Introduction
In this post, I will present the preparation of 5-iodovanillin by electrophilic aromatic substitution of vanillin. The electrophile in the reaction is iodine which is generated in-situ by the oxidation of potassium iodide with chlorine bleach. The overall reaction can be summarized as follows:
The mechanism of the reaction is simple: iodine attacks the ring onto the 5 position generating a positively charged intermediate stabilized by resonance with the hydroxy group on the ring. The proton in the 5 position is then removed by a base to restore aromaticity and yield the final product. Please notice how, thanks to the highly electron-rich vanillin ring, the reaction happens without requiring the use of any catalyst to further activate the halogen by polarization.
Experimental part
In a 100mL flask, 0.87g of vanillin (5.7mmol, 1eq.) and 1.26g of potassium iodide (7.6mmol, 1.3eq) are dissolved in 25mL of 95% ethanol. The mixture is chilled in an ice bath and 14.5mL of a 3.5% sodium hypochlorite solution is added, under constant stirring, over 20 minutes.
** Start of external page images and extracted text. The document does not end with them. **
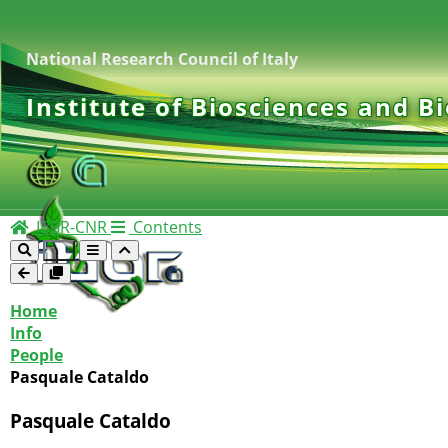
National Research Council of Italy
Institute of Biosciences and B
IBBR-CNR
Contents
Home
Info
People
Pasquale Cataldo
Pasquale Cataldo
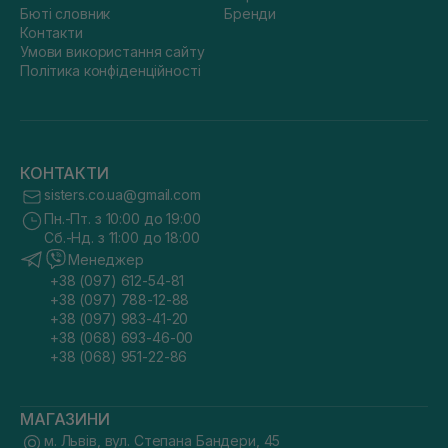
Бюті словник
Бренди
Контакти
Умови використання сайту
Політика конфіденційності
КОНТАКТИ
sisters.co.ua@gmail.com
Пн.-Пт. з 10:00 до 19:00
Сб.-Нд. з 11:00 до 18:00
Менеджер
+38 (097) 612-54-81
+38 (097) 788-12-88
+38 (097) 983-41-20
+38 (068) 693-46-00
+38 (068) 951-22-86
МАГАЗИНИ
м. Львів, вул. Степана Бандери, 45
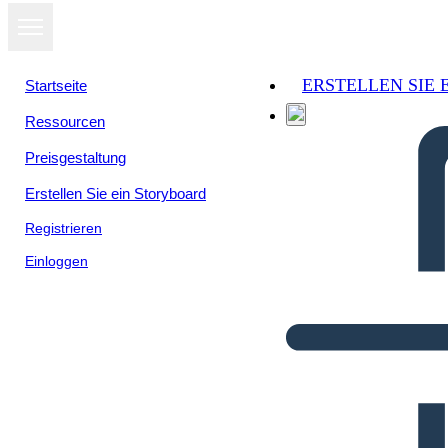
ERSTELLEN SIE
Startseite
Ressourcen
Preisgestaltung
Erstellen Sie ein Storyboard
Registrieren
Einloggen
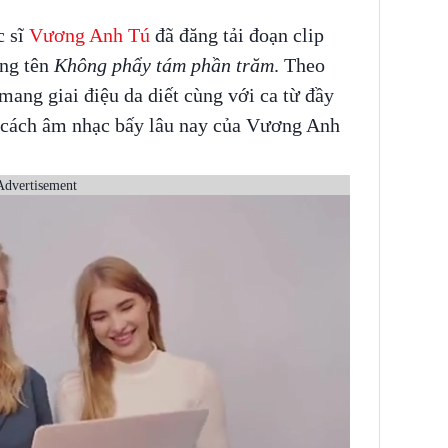
c sĩ
Vương Anh Tú
đã đăng tải đoạn clip
ng tên
Không phẩy tám phần trăm
. Theo
 mang giai điệu da diết cùng với ca từ đầy
ng cách âm nhạc bấy lâu nay của Vương Anh
Advertisement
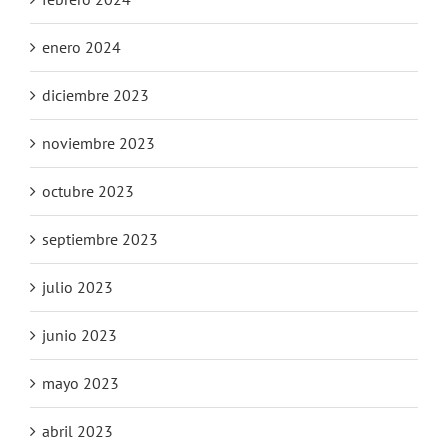
enero 2024
diciembre 2023
noviembre 2023
octubre 2023
septiembre 2023
julio 2023
junio 2023
mayo 2023
abril 2023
After the addition, the mixture is removed from the ice bath and let stirring at room temperature for another 20 minutes. The excess iodine and sodium hypochlorite are neutralized with 0.98g of sodium thiosulphate. The solution is acidified with hydrochloric acid until complete precipitation of the product, cooled, and filtered on a Buchner funnel. The solid on the filter is rinsed with cold water a couple of times. The solid is transferred to a beaker and recrystallized from an ethanol-water mixture. To do so the product is dissolved in a minimal quantity of boiling ethanol and water is added until cloudiness is observed. The solution is left to cool to room temperature and the crystalline product is recovered by vacuum filtration. The obtained solid is dried over sodium hydroxide. A total amount of 1g of 5-iodovanillin is obtained corresponding to a 63% yield.